═══ Task inputs ═══

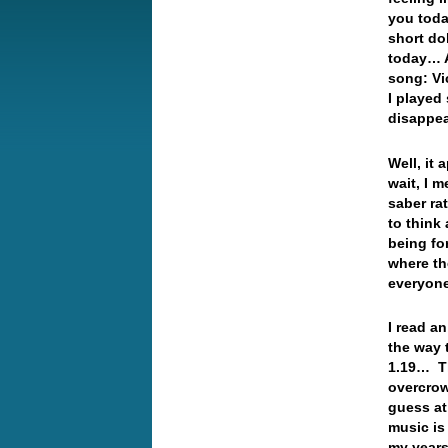
you toda
short do
today… A
song: Vi
I played
disappe
Well, it
wait, I 
saber ra
to think 
being fo
where th
everyon
I read a
the way 
1.19… Th
overcrow
guess at
music is
my years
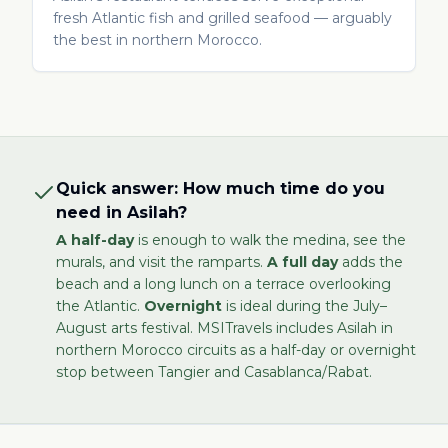
fresh Atlantic fish and grilled seafood — arguably
the best in northern Morocco.
Quick answer: How much time do you
need in Asilah?
A half-day
is enough to walk the medina, see the
murals, and visit the ramparts.
A full day
adds the
beach and a long lunch on a terrace overlooking
the Atlantic.
Overnight
is ideal during the July–
August arts festival. MSITravels includes Asilah in
northern Morocco circuits as a half-day or overnight
stop between Tangier and Casablanca/Rabat.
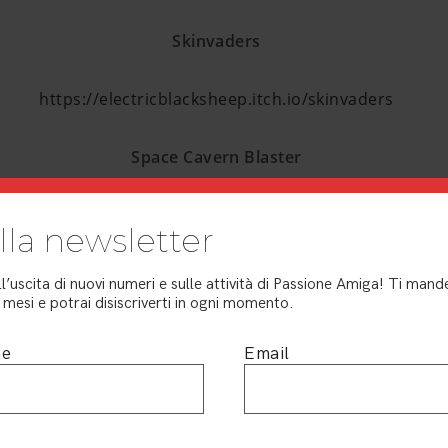
Skinvaders
https://electricblacksheep.itch.io/skinvaders
Space Cavern Blaster
https://dotmos.itch.io/space-cavern-blaster
 alla newsletter
SuperMiniJu
ll’uscita di nuovi numeri e sulle attività di Passione Amiga! Ti ma
mesi e potrai disiscriverti in ogni momento.
https://youtu.be/Z-k4Nad9jaQ
me
Email
Sword & Sorcerer
https://youtu.be/z6TkwwYrzPk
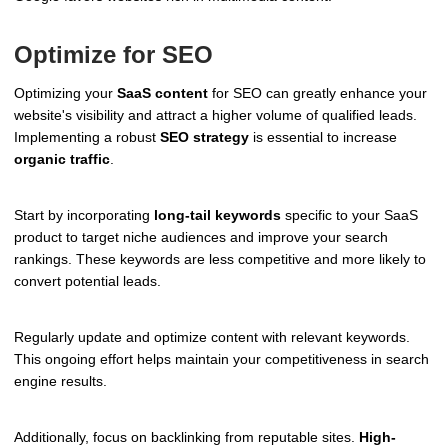
Optimize for SEO
Optimizing your
SaaS content
for SEO can greatly enhance your
website's visibility and attract a higher volume of qualified leads.
Implementing a robust
SEO strategy
is essential to increase
organic traffic
.
Start by incorporating
long-tail keywords
specific to your SaaS
product to target niche audiences and improve your search
rankings. These keywords are less competitive and more likely to
convert potential leads.
Regularly update and optimize content with relevant keywords.
This ongoing effort helps maintain your competitiveness in search
engine results.
Additionally, focus on backlinking from reputable sites.
High-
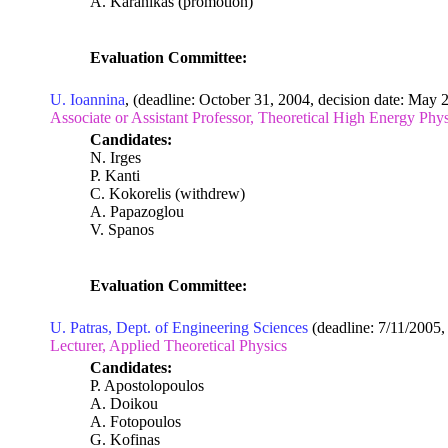
A. Karanikas (promotion)
Evaluation Committee:
U. Ioannina
, (deadline: October 31, 2004, decision date: May 
Associate or Assistant Professor, Theoretical High Energy Ph
Candidates:
N. Irges
P. Kanti
C. Kokorelis (withdrew)
A. Papazoglou
V. Spanos
Evaluation Committee:
U. Patras, Dept. of Engineering Sciences
(deadline: 7/11/2005, 
Lecturer, Applied Theoretical Physics
Candidates:
P. Apostolopoulos
A. Doikou
A. Fotopoulos
G. Kofinas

═══

> What you have to do: Only the lines above that hold "content" are wanted. Show every one of them.

> Finished exercise:
SaaS content
Regularly update and optimize content with relevant keywords.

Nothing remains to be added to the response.